Global capitalism has long lacked for a ringing slogan like "workers of the world unite." It's never too late to find one, and a good candidate -- with apologies to the international charity of the same name -- might be "save the children."
The United Nations Children's Fund just announced that deaths of young children worldwide hit an all-time low, falling beneath 10 million annually. Better practices to protect against disease and to enhance nutrition -- more vaccinations and mosquito nets, more breast-feeding and vitamin A drops -- played a role, but the most important factor in this global good-news story is economic growth.
It is no coincidence that as UNICEF was reporting the drop in child mortality, the World Bank was reporting global poverty rates had fallen as part of an extraordinary worldwide economic boom. Treasury Secretary Henry Paulson calls it "far and away the strongest global economy I've seen in my business lifetime." The global economy is growing at a 5 percent clip, higher than the 3 percent of the period from 1960 to 1980 and the 4.7 percent from 1960 to 1980. As U.S. News & World Report points out, "Gross global product is three times as big as it was in 1970"; so the global economy is not only growing faster, but there's more to grow.

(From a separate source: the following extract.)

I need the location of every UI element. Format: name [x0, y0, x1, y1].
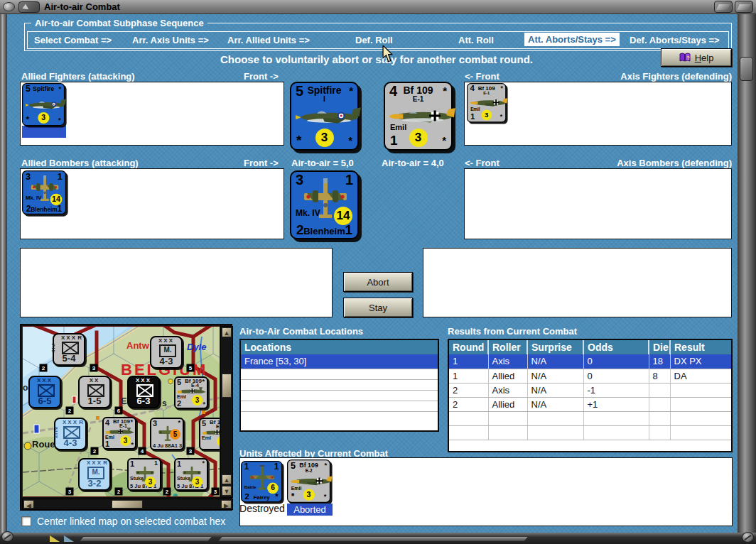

In a worldwide instance of trickle-down economics, the growth is diminishing the ranks of the poor. According to the World Bank, developing countries have averaged 3.9 percent growth since 2000, contributing "to rapidly falling poverty rates in all developing regions over the past few years." In 1990, 1.25 billion people lived on less than $1 a day. In 2004, less than a billion did, even though world population increased 20 percent in the interim.
When a developing country gets richer, it means that people living there are less likely to be malnourished and -- as infrastructure improves -- more likely to have access to clean water and to sanitation. This is a boon to health.
A recent article in the journal Lancet concluded that "undernutrition is the underlying cause of a substantial proportion of all child deaths." Malnutrition weakens a child's immune system and makes him more susceptible to diarrhea, malaria, pneumonia and other diseases. Lack of potable water and sanitation -- roughly 1 billion people lack clean water, and 2 billion lack sanitation -- also increases the risk of illness, obviously. Millions die every year from diseases associated with contaminated water and poor sanitation.
China and India have led the way in growth, with the fastest- and second-fastest-growing major economies in the world. Thus, what have been sinks of human misery on a vast scale for centuries are becoming more livable. China accounted for almost all the recent drop in people living on less than $1 a day, experiencing a decline of 300 million since 1990. India has seen its mortality rate for children under the age of 5 decline from 123 per 1,000 in 1990 to 74 in 2005.
Such growth in developing countries is the result of, according to the World Bank, "further integration into world markets, better functioning internal markets and rising demand for many commodities." In short: globalization and capitalism. When a goateed anarcho-syndicalist commits an act of vandalism at an anti-globalization protest, he might think that he's striking a blow against The Man, but he's really rallying against the chance some desperately poor little boy or girl has to live a healthier life.
Because we in the West have reached the sunny uplands of sustained economic development, we can worry about the deleterious second-order effects -- pollution, etc. -- of growth. In too many places around the world, however, economic growth is still a matter of life and death. Governments, philanthropists and activists have been pouring massive resources into fighting AIDS and other diseases in the Third World recently. This is all very commendable, but we can't ignore the main event.
By all means, let's save the world -- help it grow.